● **PROMPT**
When you find the word "Center" in a line of the entries, please copy the whole line.

● **INPUT DATA**

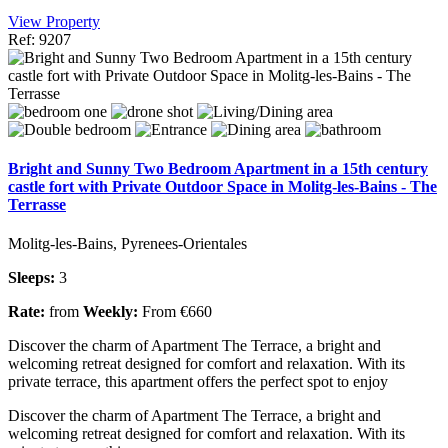
View Property
Ref: 9207
Bright and Sunny Two Bedroom Apartment in a 15th century
castle fort with Private Outdoor Space in Molitg-les-Bains - The
Terrasse
Molitg-les-Bains, Pyrenees-Orientales
Sleeps:
3
Rate:
from
Weekly:
From €660
Discover the charm of Apartment The Terrace, a bright and
welcoming retreat designed for comfort and relaxation. With its
private terrace, this apartment offers the perfect spot to enjoy
Discover the charm of Apartment The Terrace, a bright and
welcoming retreat designed for comfort and relaxation. With its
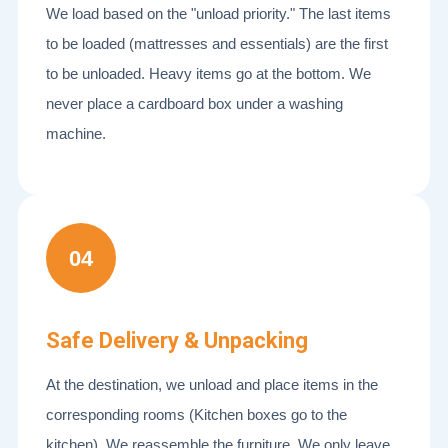
We load based on the "unload priority." The last items
to be loaded (mattresses and essentials) are the first
to be unloaded. Heavy items go at the bottom. We
never place a cardboard box under a washing
machine.
04
Safe Delivery & Unpacking
At the destination, we unload and place items in the
corresponding rooms (Kitchen boxes go to the
kitchen). We reassemble the furniture. We only leave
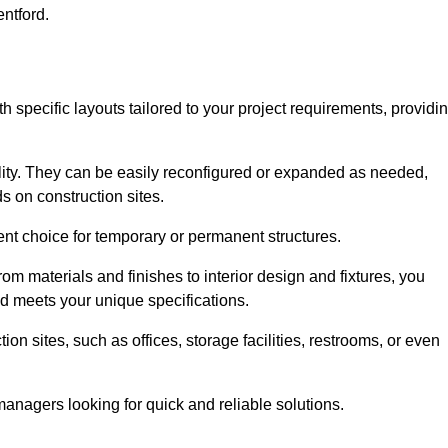
entford.
th specific layouts tailored to your project requirements, providi
ility. They can be easily reconfigured or expanded as needed,
 on construction sites.
ent choice for temporary or permanent structures.
om materials and finishes to interior design and fixtures, you
nd meets your unique specifications.
n sites, such as offices, storage facilities, restrooms, or even
anagers looking for quick and reliable solutions.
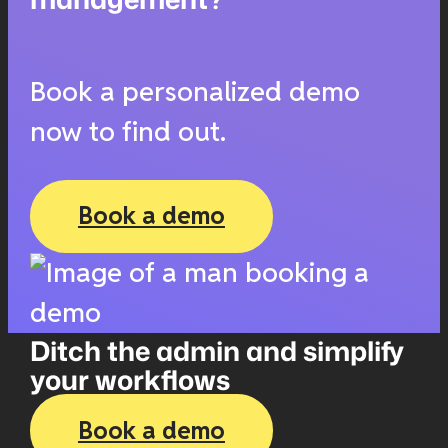
Book a personalized demo
now to find out.
Book a demo
Ditch the admin and simplify
your workflows
Book a demo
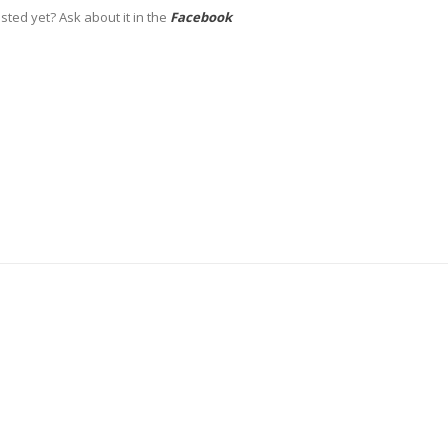
sted yet? Ask about it in the
Facebook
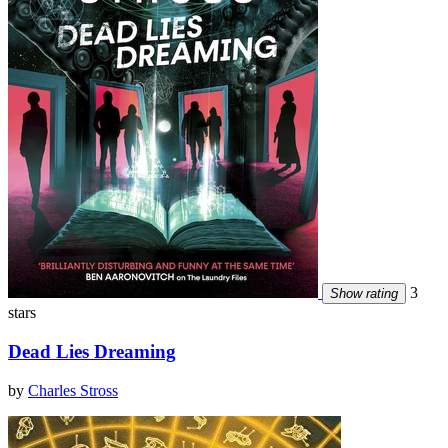
3
Show rating
stars
Dead Lies Dreaming
by
Charles Stross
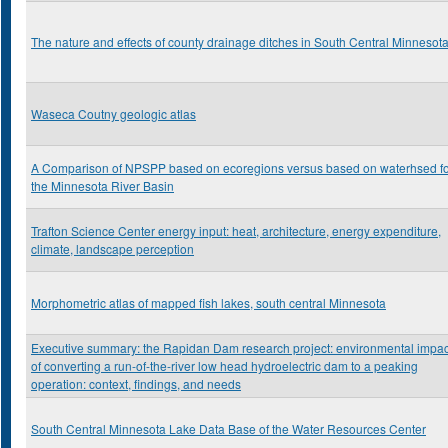
The nature and effects of county drainage ditches in South Central Minnesot
Waseca Coutny geologic atlas
A Comparison of NPSPP based on ecoregions versus based on waterhsed f
the Minnesota River Basin
Trafton Science Center energy input: heat, architecture, energy expenditure,
climate, landscape perception
Morphometric atlas of mapped fish lakes, south central Minnesota
Executive summary: the Rapidan Dam research project: environmental impac
of converting a run-of-the-river low head hydroelectric dam to a peaking
operation: context, findings, and needs
South Central Minnesota Lake Data Base of the Water Resources Center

● **TASK ANSWER**
Trafton Science Center energy input: heat, architecture, energy expenditure,
South Central Minnesota Lake Data Base of the Water Resources Center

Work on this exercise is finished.